At the outset, the court assumes, as the Sixth Circuit evidently has in several unpublished opinions, that a bankruptcy court is a "court of the United States" within the ambit of 28 U.S.C. § 1927. See Grossman v. Wehrle (In re Royal Manor Management, Inc.), 652 Fed. Appx. 330, 341-42 (6th Cir. 2016) (noting circuit split but upholding bankruptcy court's authority to issue sanctions under § 1927 and citing with approval Followell v. Mills, 317 Fed. Appx. 501, 513-14 (6th Cir. 2009), and Maloof v. Level Propane Gasses, Inc., 316 Fed. Appx. 373, 376 (6th Cir. 2008)). Mr. Bigelman takes issue with this assumption but conceded at oral argument that a bankruptcy court has authority to impose sanctions upon misbehaving attorneys in appropriate circumstances. The two sources of sanction authority are not identical, as the Sixth Circuit explained, but their purposes and to some extent the standards overlap. For example, a finding of subjective "bad faith" is required for imposing sanctions based on a court's inherent authority, but not under § 1927 (which authorizes courts to impose sanctions for objectively unreasonable behavior). Jones v. Continental Corp., 789 F.2d 1225 (6th Cir. 1986).

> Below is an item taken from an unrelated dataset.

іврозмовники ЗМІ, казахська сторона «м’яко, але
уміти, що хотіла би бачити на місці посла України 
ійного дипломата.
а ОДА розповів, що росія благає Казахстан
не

Section 1927, the statutory basis for sanctions upon which Mr. O'Keefe principally relies, provides as follows:
Any attorney ... admitted to conduct cases in any court of the United States ... who so multiplies the proceedings in any case unreasonably and vexatiously may be required by the court to satisfy personally the excess costs, expenses, and attorneys' fees reasonably incurred because of such conduct.28 U.S.C. § 1927.

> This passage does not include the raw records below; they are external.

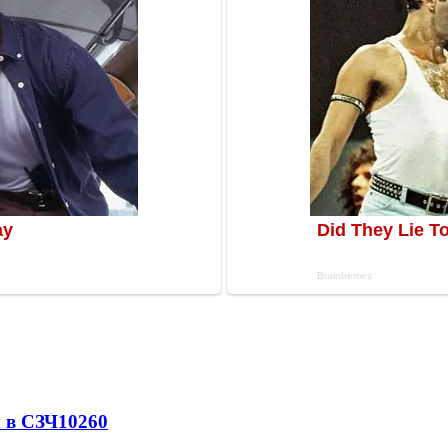
 в СЗЧ
10260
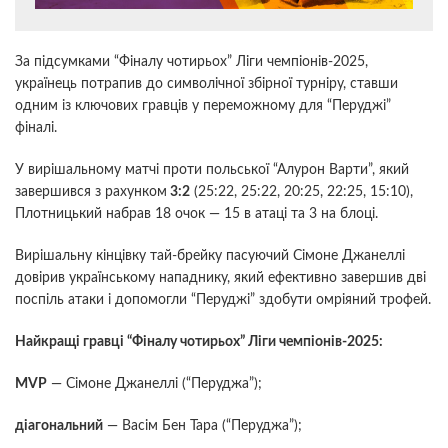
За підсумками “Фіналу чотирьох” Ліги чемпіонів-2025,
українець потрапив до символічної збірної турніру, ставши
одним із ключових гравців у переможному для “Перуджі”
фіналі.
У вирішальному матчі проти польської “Алурон Варти”, який
завершився з рахунком
3:2
(25:22, 25:22, 20:25, 22:25, 15:10),
Плотницький набрав 18 очок — 15 в атаці та 3 на блоці.
Вирішальну кінцівку тай-брейку пасуючий Сімоне Джанеллі
довірив українському нападнику, який ефективно завершив дві
поспіль атаки і допомогли “Перуджі” здобути омріяний трофей.
Найкращі гравці “Фіналу чотирьох” Ліги чемпіонів-2025:
MVP
— Сімоне Джанеллі (“Перуджа”);
діагональний
— Васім Бен Тара (“Перуджа”);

The Sixth Circuit has explained that "Section 1927 sanctions are warranted when an attorney objectively 'falls short of the obligations owed by a member of the bar to the court and which, as a result, causes additional expense to the opposing party.'" Red Carpet Studios Div. of Source Advantage, Ltd. v. Sater, 465 F.3d 642, 646 (6th Cir. 2006) (citation and quotation omitted). As noted above, the lawyer need not have "subjective bad faith," but something more than negligence or incompetence is required. Carter v. Hickory Healthcare, Inc., 905 F.3d 963, 968-69 (6th Cir. 2018) (citing Red Carpet Studios). Sanctions under § 1927 may be available against an attorney who "'abuses the judicial process or knowingly disregards the risk' that he will needlessly multiply proceedings." Id. Stated somewhat differently, a trial court in our Circuit "may impose sanctions under § 1927 when it determines that 'an attorney reasonably should know that a claim pursued is frivolous.'" Salkil v. Mount Sterling Twp. Police Dept., 458 F.3d 520, 523 (6th Cir. 2006) (quoting Jones v. Continental Corp., 789 F.2d at 1230).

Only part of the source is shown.